Jonah shows up an hour later with a brown paper grocery bag. For some reason, this draws me to him even more, imagining he’s my older, live-in boyfriend bringing home groceries to our big, modern beach house.

“This is good timing,” he says. “I’ve been working on a few new recipes for the restaurant. You can try one tonight instead of waiting until your birthday party.”

“I’m getting a birthday party?” I clap with delight, and I’m already imagining silly hats and fairy lights.

Jonah rolls his eyes. “You said what you wanted for your birthday was for me to fix up the patio, so that’s what I’m doing.”

I watch him unpack the groceries and lay them on the table, and there are plenty of things I don’t recognize—something green and leafy that is not exactly normal lettuce, a vegetable that looks like a cross between a potato and a radish. We find pots and pans and spatulas together, roving through Richard’s kitchen because my mom and I almost never use it, so I don’t know where anything is. Jonah puts salmon in the oven, and he places the potato-radishes—which he called red potatoes—into a saucepan of boiling water.

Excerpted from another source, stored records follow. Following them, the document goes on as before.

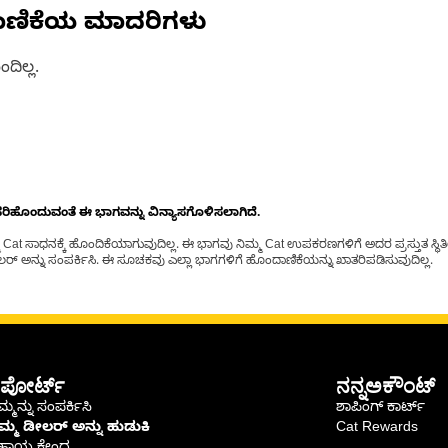
ಾಣಿಕೆಯ ಮಾದರಿಗಳು
ದಿಲ್ಲ.
ೊಂದುವಂತೆ ಈ ಭಾಗವನ್ನು ವಿನ್ಯಾಸಗೊಳಿಸಲಾಗಿದೆ.
t ಸಾಧನಕ್ಕೆ ಹೊಂದಿಕೆಯಾಗುವುದಿಲ್ಲ. ಈ ಭಾಗವು ನಿಮ್ಮ Cat ಉಪಕರಣಗಳಿಗೆ ಅದರ ಪ್ರಸ್ತುತ ಸ್ಥಿತಿಯಲ
್ ಅನ್ನು ಸಂಪರ್ಕಿಸಿ. ಈ ಸೂಚಕವು ಎಲ್ಲಾ ಭಾಗಗಳಿಗೆ ಹೊಂದಾಣಿಕೆಯನ್ನು ಖಾತರಿಪಡಿಸುವುದಿಲ್ಲ.
ಪೋರ್ಟ್
ನನ್ನಅಕೌಂಟ್
್ಮನ್ನು ಸಂಪರ್ಕಿಸಿ
ಶಾಪಿಂಗ್ ಕಾರ್ಟ್
ಿಮ್ಮ ಡೀಲರ್ ಅನ್ನು ಹುಡುಕಿ
Cat Rewards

My mom said she’d be home late. But, even after our fight, I won’t be surprised if she has a few glasses of champagne and goes home with another tortured artist. I’ll get a regret-filled text message by midnight, but it won’t be so regretful that she actually changes her mind. I’m not judging her—I don’t want it to sound like I am—because I understand; I do. My mom wants someone to love her, and I recognize that having a daughter who loves you is not enough and that she craves to be adored by a steady, interesting, kindhearted man. I’m not saying I think going home with randoms is the best way to figure it out, but it might be fun and it’s certainly better than staying home and meeting no one.